* WORK INSTRUCTION
Whenever the word "Колёса" appears in a line of the data below, copy that line.

*** SUPPLIED MATERIAL ***

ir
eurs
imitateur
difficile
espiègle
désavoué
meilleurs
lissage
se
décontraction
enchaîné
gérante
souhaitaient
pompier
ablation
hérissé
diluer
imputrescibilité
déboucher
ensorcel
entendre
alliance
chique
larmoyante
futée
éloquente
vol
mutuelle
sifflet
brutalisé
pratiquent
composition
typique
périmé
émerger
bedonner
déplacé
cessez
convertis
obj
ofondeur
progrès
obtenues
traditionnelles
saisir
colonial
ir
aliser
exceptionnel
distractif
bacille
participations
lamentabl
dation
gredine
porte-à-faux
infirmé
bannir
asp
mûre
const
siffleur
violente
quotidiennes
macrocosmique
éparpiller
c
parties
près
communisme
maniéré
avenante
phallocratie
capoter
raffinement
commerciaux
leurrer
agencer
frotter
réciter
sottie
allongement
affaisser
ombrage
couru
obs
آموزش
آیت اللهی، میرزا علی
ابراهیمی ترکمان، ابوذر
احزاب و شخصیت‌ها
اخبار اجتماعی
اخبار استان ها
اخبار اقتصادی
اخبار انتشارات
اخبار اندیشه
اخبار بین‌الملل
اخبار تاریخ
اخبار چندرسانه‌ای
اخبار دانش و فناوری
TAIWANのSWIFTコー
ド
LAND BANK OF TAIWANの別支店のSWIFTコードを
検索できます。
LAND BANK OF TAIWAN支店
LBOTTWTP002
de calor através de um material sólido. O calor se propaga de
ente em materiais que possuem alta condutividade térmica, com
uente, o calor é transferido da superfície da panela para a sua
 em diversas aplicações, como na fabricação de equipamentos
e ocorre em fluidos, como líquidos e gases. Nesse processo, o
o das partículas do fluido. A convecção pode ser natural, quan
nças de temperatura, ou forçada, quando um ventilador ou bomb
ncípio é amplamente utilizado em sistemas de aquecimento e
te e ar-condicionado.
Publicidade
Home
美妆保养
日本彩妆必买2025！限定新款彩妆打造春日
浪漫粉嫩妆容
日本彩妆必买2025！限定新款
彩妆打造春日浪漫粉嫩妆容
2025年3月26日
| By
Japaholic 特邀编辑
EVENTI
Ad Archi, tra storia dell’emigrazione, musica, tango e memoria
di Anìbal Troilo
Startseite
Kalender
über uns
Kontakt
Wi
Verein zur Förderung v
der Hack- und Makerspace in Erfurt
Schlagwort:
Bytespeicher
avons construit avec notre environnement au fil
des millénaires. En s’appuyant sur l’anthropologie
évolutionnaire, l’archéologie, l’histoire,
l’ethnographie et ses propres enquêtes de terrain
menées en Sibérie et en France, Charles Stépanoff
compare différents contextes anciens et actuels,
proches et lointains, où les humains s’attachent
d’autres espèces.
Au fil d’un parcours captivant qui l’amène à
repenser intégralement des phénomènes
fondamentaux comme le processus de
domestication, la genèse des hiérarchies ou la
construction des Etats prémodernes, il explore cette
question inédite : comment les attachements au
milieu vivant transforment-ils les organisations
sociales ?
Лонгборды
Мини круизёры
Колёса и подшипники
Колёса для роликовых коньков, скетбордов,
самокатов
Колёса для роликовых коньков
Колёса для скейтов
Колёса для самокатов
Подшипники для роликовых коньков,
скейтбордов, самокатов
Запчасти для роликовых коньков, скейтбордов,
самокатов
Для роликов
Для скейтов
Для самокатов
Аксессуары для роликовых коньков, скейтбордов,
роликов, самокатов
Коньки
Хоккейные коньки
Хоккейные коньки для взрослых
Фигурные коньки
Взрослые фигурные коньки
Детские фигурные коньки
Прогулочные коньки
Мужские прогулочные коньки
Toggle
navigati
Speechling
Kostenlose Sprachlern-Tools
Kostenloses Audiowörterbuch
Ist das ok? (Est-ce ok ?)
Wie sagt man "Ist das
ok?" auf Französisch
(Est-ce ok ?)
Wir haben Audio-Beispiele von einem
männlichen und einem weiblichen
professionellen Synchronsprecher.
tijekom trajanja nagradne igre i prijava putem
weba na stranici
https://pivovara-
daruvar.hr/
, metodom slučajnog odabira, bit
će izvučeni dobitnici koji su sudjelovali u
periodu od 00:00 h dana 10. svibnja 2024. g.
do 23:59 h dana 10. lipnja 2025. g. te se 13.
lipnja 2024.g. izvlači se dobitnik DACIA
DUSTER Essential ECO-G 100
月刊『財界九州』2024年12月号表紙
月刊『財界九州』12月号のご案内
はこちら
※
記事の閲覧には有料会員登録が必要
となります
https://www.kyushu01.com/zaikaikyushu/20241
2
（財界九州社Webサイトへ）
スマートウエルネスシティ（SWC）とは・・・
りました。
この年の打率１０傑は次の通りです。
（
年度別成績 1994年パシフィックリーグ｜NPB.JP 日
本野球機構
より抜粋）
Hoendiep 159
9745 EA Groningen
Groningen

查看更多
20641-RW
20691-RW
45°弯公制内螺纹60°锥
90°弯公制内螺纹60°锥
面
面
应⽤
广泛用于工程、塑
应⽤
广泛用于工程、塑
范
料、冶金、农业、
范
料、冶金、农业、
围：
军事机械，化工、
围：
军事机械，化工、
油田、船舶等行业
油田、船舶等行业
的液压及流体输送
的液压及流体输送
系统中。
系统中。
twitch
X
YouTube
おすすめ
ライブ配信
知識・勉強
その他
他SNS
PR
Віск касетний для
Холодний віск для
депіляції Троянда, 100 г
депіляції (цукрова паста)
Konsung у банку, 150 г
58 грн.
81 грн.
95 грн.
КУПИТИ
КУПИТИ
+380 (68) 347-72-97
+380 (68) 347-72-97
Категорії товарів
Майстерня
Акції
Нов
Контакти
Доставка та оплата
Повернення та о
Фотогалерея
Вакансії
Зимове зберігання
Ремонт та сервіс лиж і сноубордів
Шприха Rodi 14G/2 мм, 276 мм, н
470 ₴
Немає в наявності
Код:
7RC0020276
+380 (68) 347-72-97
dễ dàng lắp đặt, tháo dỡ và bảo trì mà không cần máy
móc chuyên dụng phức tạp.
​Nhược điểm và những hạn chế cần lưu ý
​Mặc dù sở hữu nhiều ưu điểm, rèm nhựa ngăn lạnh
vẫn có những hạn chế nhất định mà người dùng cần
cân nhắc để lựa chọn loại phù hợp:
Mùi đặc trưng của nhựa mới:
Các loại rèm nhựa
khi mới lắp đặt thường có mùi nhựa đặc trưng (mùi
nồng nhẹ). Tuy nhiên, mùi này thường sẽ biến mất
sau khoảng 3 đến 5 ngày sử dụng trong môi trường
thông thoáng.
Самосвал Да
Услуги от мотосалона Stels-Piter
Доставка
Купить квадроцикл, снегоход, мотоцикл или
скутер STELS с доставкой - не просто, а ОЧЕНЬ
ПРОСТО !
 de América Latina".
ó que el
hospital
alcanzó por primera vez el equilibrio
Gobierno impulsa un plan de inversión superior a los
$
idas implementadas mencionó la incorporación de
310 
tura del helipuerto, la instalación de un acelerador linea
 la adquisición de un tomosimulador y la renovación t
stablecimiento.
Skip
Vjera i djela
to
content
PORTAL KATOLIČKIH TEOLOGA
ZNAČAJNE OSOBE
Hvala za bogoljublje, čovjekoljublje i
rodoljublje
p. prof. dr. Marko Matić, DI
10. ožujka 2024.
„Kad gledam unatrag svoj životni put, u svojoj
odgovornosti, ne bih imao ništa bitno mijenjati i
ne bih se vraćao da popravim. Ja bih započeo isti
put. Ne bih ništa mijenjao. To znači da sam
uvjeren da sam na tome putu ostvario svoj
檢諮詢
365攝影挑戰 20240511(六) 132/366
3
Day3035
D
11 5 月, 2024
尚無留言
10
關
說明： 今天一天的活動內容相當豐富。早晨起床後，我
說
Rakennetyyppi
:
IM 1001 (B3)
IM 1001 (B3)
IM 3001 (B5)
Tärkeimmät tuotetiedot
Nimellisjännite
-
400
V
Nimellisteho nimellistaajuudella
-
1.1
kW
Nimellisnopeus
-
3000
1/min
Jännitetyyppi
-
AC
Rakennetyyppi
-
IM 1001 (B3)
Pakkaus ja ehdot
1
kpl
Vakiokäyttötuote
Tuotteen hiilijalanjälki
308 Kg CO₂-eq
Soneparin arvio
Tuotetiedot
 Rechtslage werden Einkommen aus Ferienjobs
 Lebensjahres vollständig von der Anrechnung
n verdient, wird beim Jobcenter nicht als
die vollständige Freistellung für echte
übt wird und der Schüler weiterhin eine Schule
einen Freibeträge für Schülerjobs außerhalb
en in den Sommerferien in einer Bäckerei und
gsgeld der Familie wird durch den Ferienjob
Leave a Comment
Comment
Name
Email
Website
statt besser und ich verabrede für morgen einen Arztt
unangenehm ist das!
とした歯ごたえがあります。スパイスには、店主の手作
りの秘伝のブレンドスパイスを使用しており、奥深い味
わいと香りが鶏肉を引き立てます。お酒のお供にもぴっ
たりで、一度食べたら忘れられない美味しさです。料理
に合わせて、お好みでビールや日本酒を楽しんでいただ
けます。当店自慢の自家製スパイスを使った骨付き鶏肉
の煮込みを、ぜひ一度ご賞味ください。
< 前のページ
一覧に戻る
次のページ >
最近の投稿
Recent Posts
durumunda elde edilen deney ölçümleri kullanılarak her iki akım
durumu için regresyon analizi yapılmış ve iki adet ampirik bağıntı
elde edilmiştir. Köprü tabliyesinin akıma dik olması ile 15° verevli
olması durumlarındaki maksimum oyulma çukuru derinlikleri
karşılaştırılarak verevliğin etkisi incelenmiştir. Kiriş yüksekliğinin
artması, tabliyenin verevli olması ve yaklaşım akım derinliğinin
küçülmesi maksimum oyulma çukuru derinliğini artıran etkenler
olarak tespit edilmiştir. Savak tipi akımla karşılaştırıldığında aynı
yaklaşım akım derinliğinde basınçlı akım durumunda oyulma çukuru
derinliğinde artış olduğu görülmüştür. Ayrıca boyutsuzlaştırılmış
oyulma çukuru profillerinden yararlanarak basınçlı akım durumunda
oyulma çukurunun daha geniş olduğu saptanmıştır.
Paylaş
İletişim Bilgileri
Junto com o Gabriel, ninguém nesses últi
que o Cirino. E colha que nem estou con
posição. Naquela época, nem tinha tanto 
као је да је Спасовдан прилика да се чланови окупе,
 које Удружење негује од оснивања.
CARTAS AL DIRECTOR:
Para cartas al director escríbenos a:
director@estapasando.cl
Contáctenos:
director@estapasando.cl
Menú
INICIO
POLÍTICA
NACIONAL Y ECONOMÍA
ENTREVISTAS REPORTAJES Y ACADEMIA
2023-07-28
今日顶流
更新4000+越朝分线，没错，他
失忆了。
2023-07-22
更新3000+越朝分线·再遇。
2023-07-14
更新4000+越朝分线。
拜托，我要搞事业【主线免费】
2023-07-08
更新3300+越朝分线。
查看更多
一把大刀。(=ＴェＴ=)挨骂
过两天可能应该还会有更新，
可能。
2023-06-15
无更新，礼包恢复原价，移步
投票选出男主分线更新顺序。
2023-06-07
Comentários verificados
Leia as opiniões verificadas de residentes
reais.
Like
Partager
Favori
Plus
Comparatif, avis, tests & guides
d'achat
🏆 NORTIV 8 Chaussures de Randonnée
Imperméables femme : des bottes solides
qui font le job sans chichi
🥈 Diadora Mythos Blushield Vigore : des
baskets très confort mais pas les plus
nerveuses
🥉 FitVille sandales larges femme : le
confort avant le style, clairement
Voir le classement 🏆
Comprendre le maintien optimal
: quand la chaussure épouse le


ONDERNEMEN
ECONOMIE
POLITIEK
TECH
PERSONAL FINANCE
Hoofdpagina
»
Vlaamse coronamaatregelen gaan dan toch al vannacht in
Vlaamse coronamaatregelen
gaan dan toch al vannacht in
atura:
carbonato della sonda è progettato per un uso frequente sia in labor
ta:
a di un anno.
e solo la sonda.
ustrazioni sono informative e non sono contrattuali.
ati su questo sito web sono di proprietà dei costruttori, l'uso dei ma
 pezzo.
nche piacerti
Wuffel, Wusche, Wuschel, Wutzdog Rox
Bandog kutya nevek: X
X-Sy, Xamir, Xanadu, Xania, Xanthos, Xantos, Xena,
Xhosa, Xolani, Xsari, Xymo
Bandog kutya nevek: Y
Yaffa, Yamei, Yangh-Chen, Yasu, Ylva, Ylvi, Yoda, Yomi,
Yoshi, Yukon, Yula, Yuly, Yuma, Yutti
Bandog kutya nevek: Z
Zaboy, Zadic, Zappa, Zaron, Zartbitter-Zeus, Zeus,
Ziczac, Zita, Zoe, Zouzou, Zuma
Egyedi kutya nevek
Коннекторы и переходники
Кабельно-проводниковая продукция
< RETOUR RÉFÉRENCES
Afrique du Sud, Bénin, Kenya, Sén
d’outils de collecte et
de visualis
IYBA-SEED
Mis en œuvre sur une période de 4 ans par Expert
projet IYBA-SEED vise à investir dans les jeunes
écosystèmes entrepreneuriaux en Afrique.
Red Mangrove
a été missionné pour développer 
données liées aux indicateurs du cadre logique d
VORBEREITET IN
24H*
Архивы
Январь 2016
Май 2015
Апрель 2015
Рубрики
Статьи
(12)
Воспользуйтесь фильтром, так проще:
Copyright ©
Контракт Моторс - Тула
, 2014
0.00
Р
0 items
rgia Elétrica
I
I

*** End of SUPPLIED MATERIAL ***

* TASK SOLUTION
Колёса и подшипники
Колёса для роликовых коньков, скетбордов,
Колёса для роликовых коньков
Колёса для скейтов
Колёса для самокатов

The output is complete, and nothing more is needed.